◆ Problem: Search the lines of the records for the word "Inspire", and copy every line that has it.
(Data shown Opens)
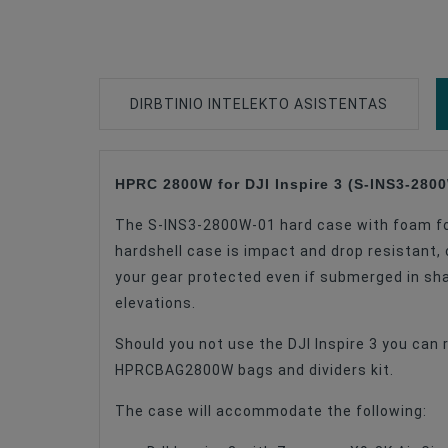
DIRBTINIO INTELEKTO ASISTENTAS
HPRC 2800W for DJI Inspire 3 (S-INS3-280
Type Of Product
The S-INS3-2800W-01 hard case with foam for
Type Of Product
hardshell case is impact and drop resistant,
Type Of Product
your gear protected even if submerged in sha
elevations.
Compatible
Should you not use the DJI Inspire 3 you ca
Compatible
HPRCBAG2800W bags and dividers kit.
Compatible
The case will accommodate the following:
Color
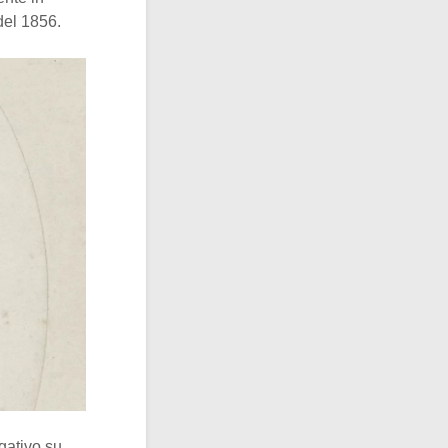
el 1856.
gativo su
(Data shown Closes)
◆ Output of the task:
HPRC 2800W for DJI Inspire 3 (S-INS3-280
Should you not use the DJI Inspire 3 you ca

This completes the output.